Available data ->
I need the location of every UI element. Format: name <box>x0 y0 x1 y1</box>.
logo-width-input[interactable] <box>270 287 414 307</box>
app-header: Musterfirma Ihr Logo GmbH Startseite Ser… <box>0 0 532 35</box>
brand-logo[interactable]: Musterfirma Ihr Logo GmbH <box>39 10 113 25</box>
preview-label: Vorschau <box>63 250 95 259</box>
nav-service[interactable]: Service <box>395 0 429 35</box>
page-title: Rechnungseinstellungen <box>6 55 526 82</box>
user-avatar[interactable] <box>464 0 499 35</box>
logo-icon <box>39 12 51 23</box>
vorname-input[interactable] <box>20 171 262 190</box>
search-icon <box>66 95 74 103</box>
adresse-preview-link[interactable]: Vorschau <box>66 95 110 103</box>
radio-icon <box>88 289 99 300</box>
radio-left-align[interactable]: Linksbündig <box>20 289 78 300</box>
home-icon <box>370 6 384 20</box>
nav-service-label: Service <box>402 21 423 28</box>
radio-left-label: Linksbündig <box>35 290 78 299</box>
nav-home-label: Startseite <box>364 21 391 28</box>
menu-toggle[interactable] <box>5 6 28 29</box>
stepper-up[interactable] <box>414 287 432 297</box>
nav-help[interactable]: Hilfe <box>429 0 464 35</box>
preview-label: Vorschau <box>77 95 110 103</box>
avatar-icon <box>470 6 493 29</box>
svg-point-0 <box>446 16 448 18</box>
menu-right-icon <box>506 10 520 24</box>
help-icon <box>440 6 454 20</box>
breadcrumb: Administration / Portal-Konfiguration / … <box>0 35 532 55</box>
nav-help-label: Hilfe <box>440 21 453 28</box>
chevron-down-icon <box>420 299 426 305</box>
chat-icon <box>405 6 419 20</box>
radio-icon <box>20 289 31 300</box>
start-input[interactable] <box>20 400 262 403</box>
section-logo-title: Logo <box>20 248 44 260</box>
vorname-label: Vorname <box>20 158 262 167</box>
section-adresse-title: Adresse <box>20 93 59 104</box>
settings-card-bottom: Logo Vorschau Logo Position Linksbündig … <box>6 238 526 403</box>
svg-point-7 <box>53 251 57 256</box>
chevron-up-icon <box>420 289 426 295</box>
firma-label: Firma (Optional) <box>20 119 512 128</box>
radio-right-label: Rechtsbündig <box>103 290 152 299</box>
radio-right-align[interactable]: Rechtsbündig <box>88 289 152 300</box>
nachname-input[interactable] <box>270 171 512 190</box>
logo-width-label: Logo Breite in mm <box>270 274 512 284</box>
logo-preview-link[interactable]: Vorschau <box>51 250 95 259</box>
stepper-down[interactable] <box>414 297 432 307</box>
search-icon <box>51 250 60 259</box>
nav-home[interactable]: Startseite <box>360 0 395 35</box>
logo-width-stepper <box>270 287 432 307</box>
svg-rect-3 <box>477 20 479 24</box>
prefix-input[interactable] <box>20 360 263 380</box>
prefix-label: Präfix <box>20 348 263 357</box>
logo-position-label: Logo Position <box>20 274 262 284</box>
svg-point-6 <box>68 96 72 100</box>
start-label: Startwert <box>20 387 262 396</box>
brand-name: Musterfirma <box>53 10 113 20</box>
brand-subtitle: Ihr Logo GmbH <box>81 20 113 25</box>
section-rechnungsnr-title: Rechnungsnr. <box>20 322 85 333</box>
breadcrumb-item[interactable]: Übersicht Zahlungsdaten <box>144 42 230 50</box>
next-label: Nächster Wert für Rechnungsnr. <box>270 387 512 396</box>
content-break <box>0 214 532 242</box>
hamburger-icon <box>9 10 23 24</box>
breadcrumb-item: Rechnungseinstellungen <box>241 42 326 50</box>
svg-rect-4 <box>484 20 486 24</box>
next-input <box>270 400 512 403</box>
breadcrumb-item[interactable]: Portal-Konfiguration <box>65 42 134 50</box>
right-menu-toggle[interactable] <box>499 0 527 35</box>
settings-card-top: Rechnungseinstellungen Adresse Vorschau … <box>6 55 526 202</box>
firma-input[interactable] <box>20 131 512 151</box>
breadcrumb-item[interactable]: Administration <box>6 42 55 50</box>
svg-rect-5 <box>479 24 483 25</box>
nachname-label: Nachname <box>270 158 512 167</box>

* * *

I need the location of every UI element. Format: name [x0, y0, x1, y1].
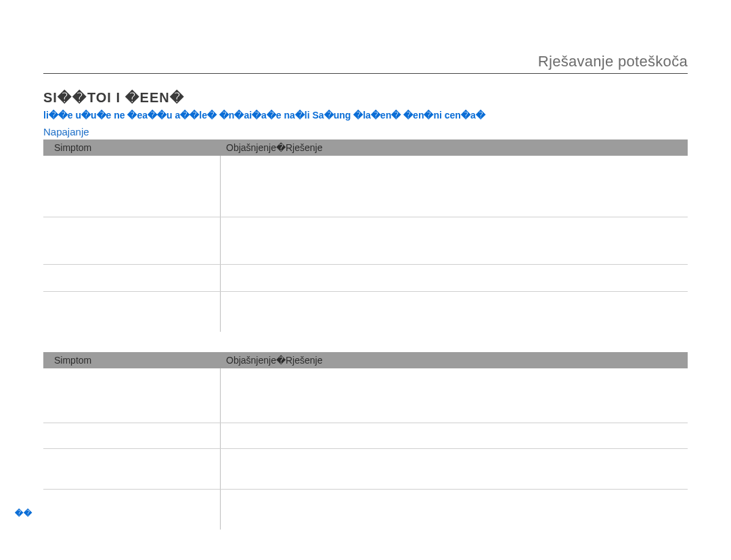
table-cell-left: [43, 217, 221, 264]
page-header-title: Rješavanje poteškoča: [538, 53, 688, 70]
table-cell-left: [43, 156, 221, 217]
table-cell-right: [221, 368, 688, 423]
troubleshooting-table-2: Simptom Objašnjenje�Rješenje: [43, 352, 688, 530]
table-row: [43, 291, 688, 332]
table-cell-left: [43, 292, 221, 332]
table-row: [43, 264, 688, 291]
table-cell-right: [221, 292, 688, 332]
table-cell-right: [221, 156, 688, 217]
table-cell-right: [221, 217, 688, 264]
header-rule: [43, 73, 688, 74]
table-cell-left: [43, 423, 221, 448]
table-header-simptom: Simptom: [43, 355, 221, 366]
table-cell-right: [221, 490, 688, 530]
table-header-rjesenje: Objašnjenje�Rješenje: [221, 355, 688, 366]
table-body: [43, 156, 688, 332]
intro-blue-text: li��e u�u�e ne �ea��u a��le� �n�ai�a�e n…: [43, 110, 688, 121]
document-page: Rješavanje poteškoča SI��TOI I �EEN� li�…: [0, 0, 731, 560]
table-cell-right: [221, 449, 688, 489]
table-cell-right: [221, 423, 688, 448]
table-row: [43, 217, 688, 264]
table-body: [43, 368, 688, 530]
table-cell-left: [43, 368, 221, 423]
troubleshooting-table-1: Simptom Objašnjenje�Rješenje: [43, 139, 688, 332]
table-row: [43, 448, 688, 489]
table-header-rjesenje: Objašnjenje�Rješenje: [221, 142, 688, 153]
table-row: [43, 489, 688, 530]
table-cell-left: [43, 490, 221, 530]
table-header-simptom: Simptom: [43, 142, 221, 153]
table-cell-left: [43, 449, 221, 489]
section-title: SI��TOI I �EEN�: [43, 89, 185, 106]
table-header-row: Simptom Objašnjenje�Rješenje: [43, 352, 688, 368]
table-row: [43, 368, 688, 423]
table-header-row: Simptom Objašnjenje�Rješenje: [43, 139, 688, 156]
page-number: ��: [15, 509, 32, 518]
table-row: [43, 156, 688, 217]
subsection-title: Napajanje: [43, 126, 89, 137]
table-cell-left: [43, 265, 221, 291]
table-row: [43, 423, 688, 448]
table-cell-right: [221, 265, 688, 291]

---

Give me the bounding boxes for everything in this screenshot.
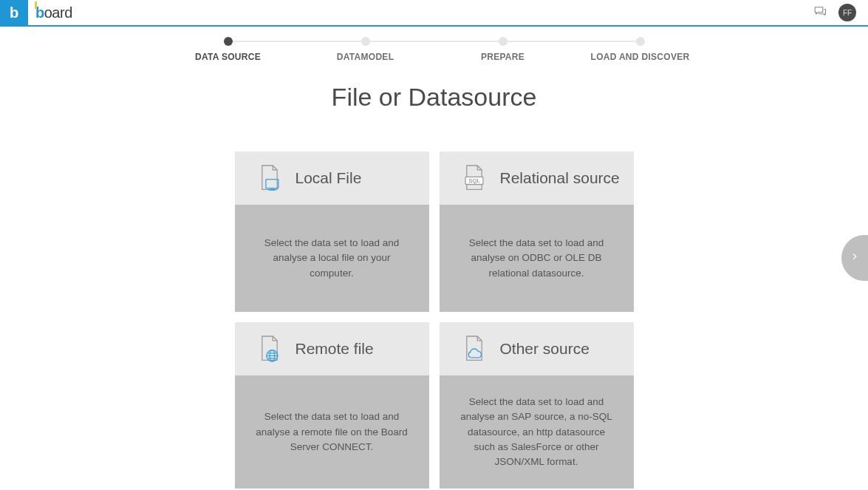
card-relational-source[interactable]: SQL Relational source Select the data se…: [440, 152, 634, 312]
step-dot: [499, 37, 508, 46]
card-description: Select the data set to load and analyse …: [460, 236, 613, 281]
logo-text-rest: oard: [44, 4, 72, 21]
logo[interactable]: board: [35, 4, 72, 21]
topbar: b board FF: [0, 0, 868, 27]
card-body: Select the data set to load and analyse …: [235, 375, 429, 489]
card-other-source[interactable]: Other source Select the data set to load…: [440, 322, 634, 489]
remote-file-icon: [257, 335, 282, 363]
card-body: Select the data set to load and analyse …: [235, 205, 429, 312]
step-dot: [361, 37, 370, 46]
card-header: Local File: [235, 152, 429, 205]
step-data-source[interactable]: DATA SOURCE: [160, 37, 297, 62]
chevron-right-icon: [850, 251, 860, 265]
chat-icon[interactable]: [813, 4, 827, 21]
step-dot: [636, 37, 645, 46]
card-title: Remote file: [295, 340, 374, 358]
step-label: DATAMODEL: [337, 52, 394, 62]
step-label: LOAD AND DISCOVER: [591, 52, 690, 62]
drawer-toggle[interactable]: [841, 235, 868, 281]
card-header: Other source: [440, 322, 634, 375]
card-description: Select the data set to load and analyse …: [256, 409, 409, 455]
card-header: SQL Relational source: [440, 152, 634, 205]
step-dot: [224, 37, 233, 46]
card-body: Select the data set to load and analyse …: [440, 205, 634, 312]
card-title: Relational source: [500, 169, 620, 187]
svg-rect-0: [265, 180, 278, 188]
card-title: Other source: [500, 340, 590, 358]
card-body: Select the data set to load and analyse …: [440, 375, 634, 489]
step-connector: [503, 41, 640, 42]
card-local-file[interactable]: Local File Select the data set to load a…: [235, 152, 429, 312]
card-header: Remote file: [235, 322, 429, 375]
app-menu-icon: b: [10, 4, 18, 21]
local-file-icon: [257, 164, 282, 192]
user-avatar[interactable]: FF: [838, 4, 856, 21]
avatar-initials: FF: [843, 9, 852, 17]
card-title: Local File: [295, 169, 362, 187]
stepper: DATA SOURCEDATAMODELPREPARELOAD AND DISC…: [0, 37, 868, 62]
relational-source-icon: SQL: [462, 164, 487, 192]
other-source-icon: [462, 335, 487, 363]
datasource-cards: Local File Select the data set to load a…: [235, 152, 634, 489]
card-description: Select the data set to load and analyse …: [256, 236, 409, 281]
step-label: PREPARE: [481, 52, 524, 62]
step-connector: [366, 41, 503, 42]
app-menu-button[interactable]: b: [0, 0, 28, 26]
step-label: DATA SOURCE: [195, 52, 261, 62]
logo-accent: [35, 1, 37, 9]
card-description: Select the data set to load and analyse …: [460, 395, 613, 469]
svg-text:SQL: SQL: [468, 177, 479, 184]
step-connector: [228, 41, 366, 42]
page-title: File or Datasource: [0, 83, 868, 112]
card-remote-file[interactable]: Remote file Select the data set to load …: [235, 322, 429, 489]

What you are asked to do ->
Find, please, how many lines in the data include the word "Objašnjenje", and put down that number only.

Answer section ->
6